Data records:
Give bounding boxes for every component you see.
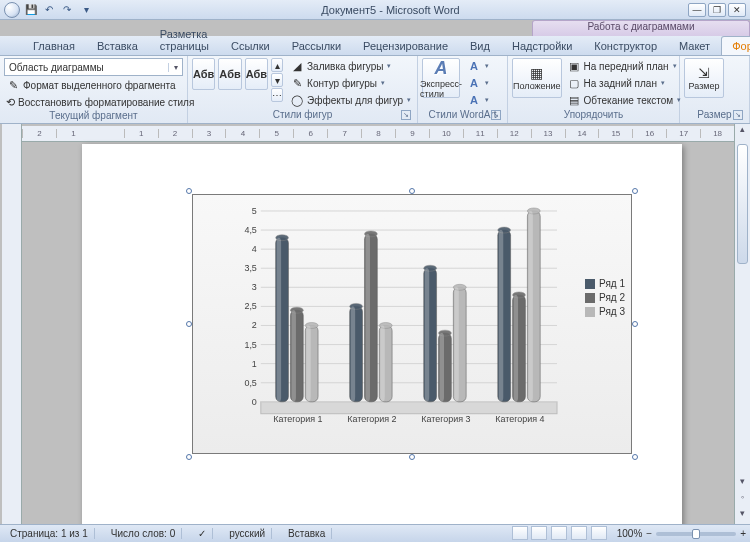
window-controls: — ❐ ✕ (688, 3, 746, 17)
status-mode[interactable]: Вставка (282, 528, 332, 539)
legend-label: Ряд 1 (599, 278, 625, 289)
dialog-launcher-icon[interactable]: ↘ (491, 110, 501, 120)
close-button[interactable]: ✕ (728, 3, 746, 17)
svg-text:Категория 2: Категория 2 (347, 414, 396, 424)
zoom-slider[interactable] (656, 532, 736, 536)
svg-rect-61 (528, 211, 532, 402)
svg-rect-0 (261, 402, 557, 414)
ribbon-tabs: ГлавнаяВставкаРазметка страницыСсылкиРас… (0, 36, 750, 56)
send-back-icon: ▢ (567, 76, 581, 90)
text-effects-button[interactable]: A▾ (465, 92, 491, 108)
save-icon[interactable]: 💾 (24, 3, 38, 17)
size-button[interactable]: ⇲ Размер (684, 58, 724, 98)
zoom-in-button[interactable]: + (740, 528, 746, 539)
shape-style-preset[interactable]: Абв (218, 58, 241, 90)
prev-page-icon[interactable]: ◦ (735, 492, 750, 508)
bring-front-icon: ▣ (567, 59, 581, 73)
gallery-more-icon[interactable]: ⋯ (271, 88, 283, 102)
status-word-count[interactable]: Число слов: 0 (105, 528, 182, 539)
view-fullscreen-icon[interactable] (531, 526, 547, 540)
view-web-icon[interactable] (551, 526, 567, 540)
document-area[interactable]: 21123456789101112131415161718 00,511,522… (22, 124, 750, 524)
chart-object[interactable]: 00,511,522,533,544,55Категория 1Категори… (192, 194, 632, 454)
next-page-icon[interactable]: ▾ (735, 508, 750, 524)
reset-style-button[interactable]: ⟲ Восстановить форматирование стиля (4, 94, 183, 110)
qat-menu-icon[interactable]: ▾ (79, 3, 93, 17)
text-wrap-button[interactable]: ▤Обтекание текстом▾ (565, 92, 684, 108)
tab-макет[interactable]: Макет (668, 36, 721, 55)
svg-text:4,5: 4,5 (244, 225, 256, 235)
legend-swatch-icon (585, 307, 595, 317)
tab-надстройки[interactable]: Надстройки (501, 36, 583, 55)
text-effects-icon: A (467, 93, 481, 107)
text-outline-button[interactable]: A▾ (465, 75, 491, 91)
scroll-thumb[interactable] (737, 144, 748, 264)
legend-item: Ряд 3 (585, 306, 625, 317)
gallery-up-icon[interactable]: ▴ (271, 58, 283, 72)
status-page[interactable]: Страница: 1 из 1 (4, 528, 95, 539)
size-icon: ⇲ (698, 65, 710, 81)
gallery-down-icon[interactable]: ▾ (271, 73, 283, 87)
redo-icon[interactable]: ↷ (60, 3, 74, 17)
chart-element-combo[interactable]: Область диаграммы ▾ (4, 58, 183, 76)
vertical-scrollbar[interactable]: ▴ ▾ ◦ ▾ (734, 124, 750, 524)
page: 00,511,522,533,544,55Категория 1Категори… (82, 144, 682, 524)
scroll-down-icon[interactable]: ▾ (735, 476, 750, 492)
horizontal-ruler[interactable]: 21123456789101112131415161718 (22, 126, 734, 142)
group-label: Упорядочить (512, 109, 675, 123)
chevron-down-icon[interactable]: ▾ (168, 63, 182, 72)
window-title: Документ5 - Microsoft Word (93, 4, 688, 16)
ribbon: Область диаграммы ▾ ✎ Формат выделенного… (0, 56, 750, 124)
position-icon: ▦ (530, 65, 543, 81)
tab-главная[interactable]: Главная (22, 36, 86, 55)
svg-rect-31 (306, 325, 310, 401)
svg-text:3,5: 3,5 (244, 263, 256, 273)
status-bar: Страница: 1 из 1 Число слов: 0 ✓ русский… (0, 524, 750, 542)
shape-effects-button[interactable]: ◯Эффекты для фигур▾ (288, 92, 413, 108)
tab-конструктор[interactable]: Конструктор (583, 36, 668, 55)
text-fill-icon: A (467, 59, 481, 73)
svg-rect-35 (351, 306, 355, 401)
view-outline-icon[interactable] (571, 526, 587, 540)
text-outline-icon: A (467, 76, 481, 90)
tab-вид[interactable]: Вид (459, 36, 501, 55)
quick-styles-button[interactable]: A Экспресс-стили (422, 58, 460, 98)
svg-text:Категория 4: Категория 4 (495, 414, 544, 424)
format-selection-button[interactable]: ✎ Формат выделенного фрагмента (4, 77, 183, 93)
svg-rect-41 (380, 325, 384, 401)
status-language[interactable]: русский (223, 528, 272, 539)
text-fill-button[interactable]: A▾ (465, 58, 491, 74)
position-button[interactable]: ▦ Положение (512, 58, 562, 98)
chart-element-combo-value: Область диаграммы (5, 62, 168, 73)
zoom-out-button[interactable]: − (646, 528, 652, 539)
group-label: Размер↘ (684, 109, 745, 123)
undo-icon[interactable]: ↶ (42, 3, 56, 17)
dialog-launcher-icon[interactable]: ↘ (733, 110, 743, 120)
scroll-up-icon[interactable]: ▴ (735, 124, 750, 140)
shape-style-preset[interactable]: Абв (245, 58, 268, 90)
svg-text:1: 1 (252, 359, 257, 369)
restore-button[interactable]: ❐ (708, 3, 726, 17)
svg-text:2: 2 (252, 320, 257, 330)
tab-ссылки[interactable]: Ссылки (220, 36, 281, 55)
status-proofing-icon[interactable]: ✓ (192, 528, 213, 539)
minimize-button[interactable]: — (688, 3, 706, 17)
view-draft-icon[interactable] (591, 526, 607, 540)
shape-outline-button[interactable]: ✎Контур фигуры▾ (288, 75, 413, 91)
office-button[interactable] (4, 2, 20, 18)
view-print-layout-icon[interactable] (512, 526, 528, 540)
wrap-icon: ▤ (567, 93, 581, 107)
tab-рассылки[interactable]: Рассылки (281, 36, 352, 55)
svg-text:Категория 3: Категория 3 (421, 414, 470, 424)
vertical-ruler[interactable] (2, 124, 22, 524)
tab-разметка страницы[interactable]: Разметка страницы (149, 24, 220, 55)
tab-вставка[interactable]: Вставка (86, 36, 149, 55)
zoom-value[interactable]: 100% (617, 528, 643, 539)
bring-front-button[interactable]: ▣На передний план▾ (565, 58, 684, 74)
tab-рецензирование[interactable]: Рецензирование (352, 36, 459, 55)
shape-fill-button[interactable]: ◢Заливка фигуры▾ (288, 58, 413, 74)
tab-формат[interactable]: Формат (721, 36, 750, 55)
dialog-launcher-icon[interactable]: ↘ (401, 110, 411, 120)
shape-style-preset[interactable]: Абв (192, 58, 215, 90)
send-back-button[interactable]: ▢На задний план▾ (565, 75, 684, 91)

What you need to do: Tally the lines of the listing in which the word "element" occurs, and state the total alone.

Response area: 2